Work to complete »
Please write out all of the entries beneath this line exactly, skipping the pictures.

Records excerpted from a collection »
+++

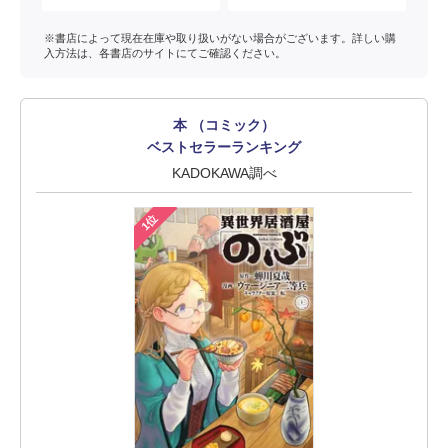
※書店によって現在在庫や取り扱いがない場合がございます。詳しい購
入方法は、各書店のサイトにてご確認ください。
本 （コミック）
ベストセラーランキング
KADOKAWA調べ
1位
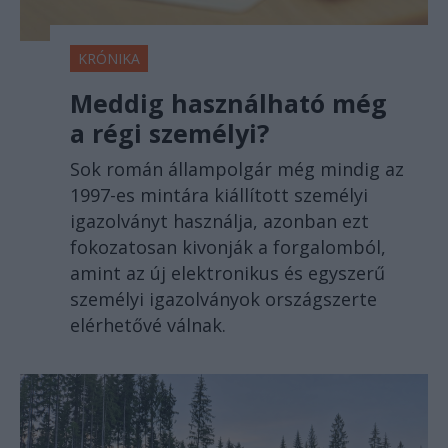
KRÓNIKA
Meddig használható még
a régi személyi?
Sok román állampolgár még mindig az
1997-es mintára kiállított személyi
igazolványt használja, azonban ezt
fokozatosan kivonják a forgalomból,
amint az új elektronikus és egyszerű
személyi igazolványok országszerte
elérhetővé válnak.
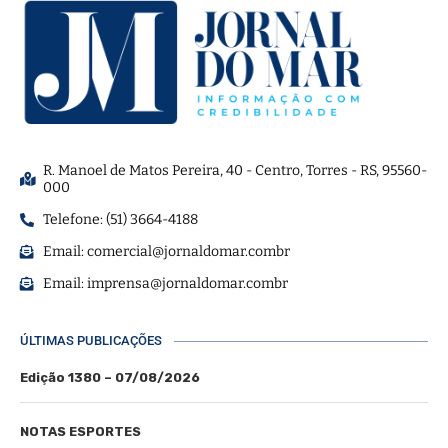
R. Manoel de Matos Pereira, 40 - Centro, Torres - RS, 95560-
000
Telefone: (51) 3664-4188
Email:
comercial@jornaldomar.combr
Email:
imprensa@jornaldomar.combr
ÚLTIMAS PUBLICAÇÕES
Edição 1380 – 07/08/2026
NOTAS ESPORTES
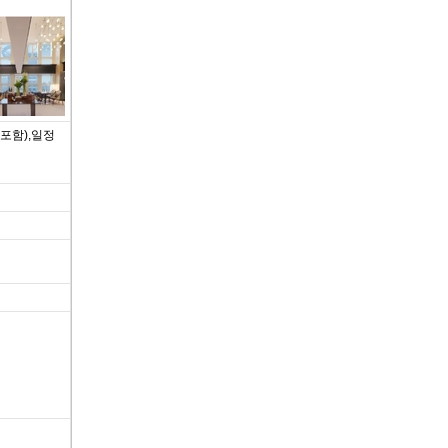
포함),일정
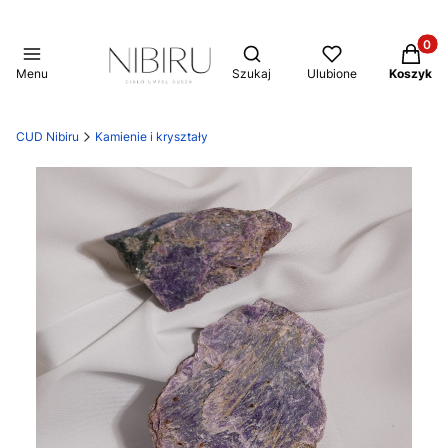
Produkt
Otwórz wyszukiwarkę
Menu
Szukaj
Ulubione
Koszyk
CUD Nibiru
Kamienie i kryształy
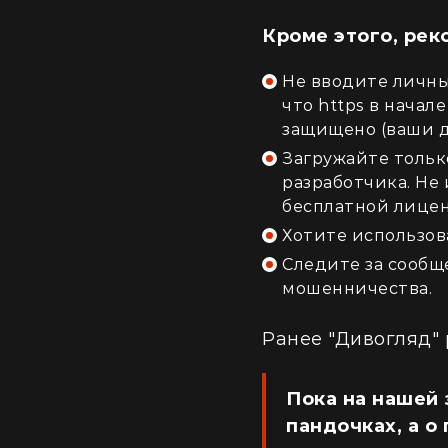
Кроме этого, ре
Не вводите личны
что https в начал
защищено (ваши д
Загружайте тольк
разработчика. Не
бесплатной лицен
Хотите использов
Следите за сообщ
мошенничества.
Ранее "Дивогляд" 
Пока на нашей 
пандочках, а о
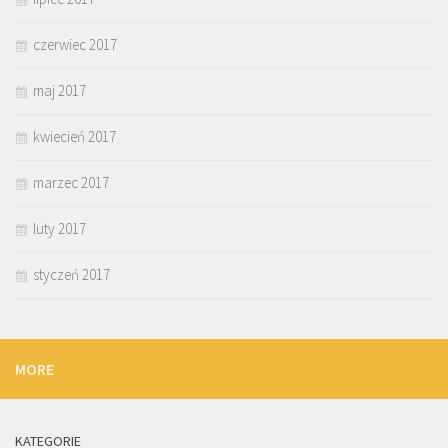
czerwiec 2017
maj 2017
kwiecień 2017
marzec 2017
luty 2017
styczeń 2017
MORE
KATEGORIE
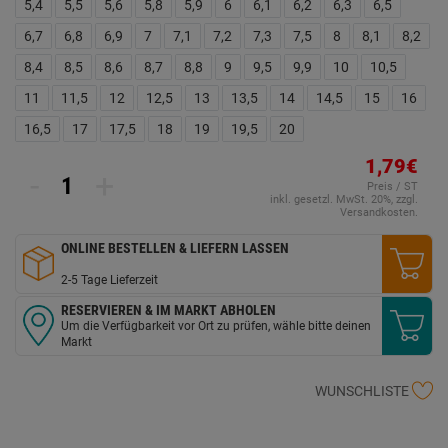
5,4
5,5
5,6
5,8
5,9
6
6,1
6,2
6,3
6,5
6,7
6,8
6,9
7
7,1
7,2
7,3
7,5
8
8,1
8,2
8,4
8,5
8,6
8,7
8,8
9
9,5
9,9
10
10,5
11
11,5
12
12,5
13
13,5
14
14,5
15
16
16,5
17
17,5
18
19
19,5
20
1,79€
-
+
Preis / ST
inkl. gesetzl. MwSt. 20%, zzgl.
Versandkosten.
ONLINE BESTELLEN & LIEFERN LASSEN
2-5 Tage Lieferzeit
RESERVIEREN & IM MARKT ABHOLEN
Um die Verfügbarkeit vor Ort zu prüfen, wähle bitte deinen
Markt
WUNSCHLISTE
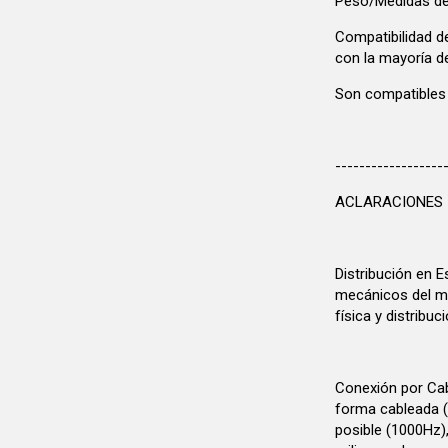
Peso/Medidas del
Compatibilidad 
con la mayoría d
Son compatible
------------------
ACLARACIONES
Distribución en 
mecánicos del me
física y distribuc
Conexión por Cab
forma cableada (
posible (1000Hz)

+++

Task output »
※書店によって現在在庫や取り扱いがない場合がございます。詳しい購
入方法は、各書店のサイトにてご確認ください。
本 （コミック）
ベストセラーランキング
KADOKAWA調べ
1位
KRÓNIKA
Meddig használható még
a régi személyi?
Sok román állampolgár még mindig az
1997-es mintára kiállított személyi
igazolványt használja, azonban ezt
fokozatosan kivonják a forgalomból,
amint az új elektronikus és egyszerű
személyi igazolványok országszerte
elérhetővé válnak.
R. Manoel de Matos Pereira, 40 - Centro, Torres - RS, 95560-
000
Telefone: (51) 3664-4188
Email:
comercial@jornaldomar.combr
Email:
imprensa@jornaldomar.combr
ÚLTIMAS PUBLICAÇÕES
Edição 1380 – 07/08/2026
NOTAS ESPORTES
포함),일정
Produkt
Otwórz wyszukiwarkę
Menu
Szukaj
Ulubione
Koszyk
CUD Nibiru
Kamienie i kryształy
Кроме этого, ре
Не вводите личны
что https в начал
защищено (ваши д
Загружайте тольк
разработчика. Не
бесплатной лицен
Хотите использов
Следите за сообщ
мошенничества.
Ранее "Дивогляд" 
Пока на нашей 
пандочках, а о
czerwiec 2017
maj 2017
kwiecień 2017
marzec 2017
luty 2017
styczeń 2017
MORE
KATEGORIE
5,4
5,5
5,6
5,8
5,9
6
6,1
6,2
6,3
6,5
6,7
6,8
6,9
7
7,1
7,2
7,3
7,5
8
8,1
8,2
8,4
8,5
8,6
8,7
8,8
9
9,5
9,9
10
10,5
11
11,5
12
12,5
13
13,5
14
14,5
15
16
16,5
17
17,5
18
19
19,5
20
1,79€
-
+
Preis / ST
inkl. gesetzl. MwSt. 20%, zzgl.
Versandkosten.
ONLINE BESTELLEN & LIEFERN LASSEN
2-5 Tage Lieferzeit
RESERVIEREN & IM MARKT ABHOLEN
Um die Verfügbarkeit vor Ort zu prüfen, wähle bitte deinen
Markt
WUNSCHLISTE
Peso/Medidas del
Compatibilidad 
con la mayoría d
Son compatible
------------------
ACLARACIONES
Distribución en 
mecánicos del me
física y distribuc
Conexión por Cab
forma cableada (
posible (1000Hz)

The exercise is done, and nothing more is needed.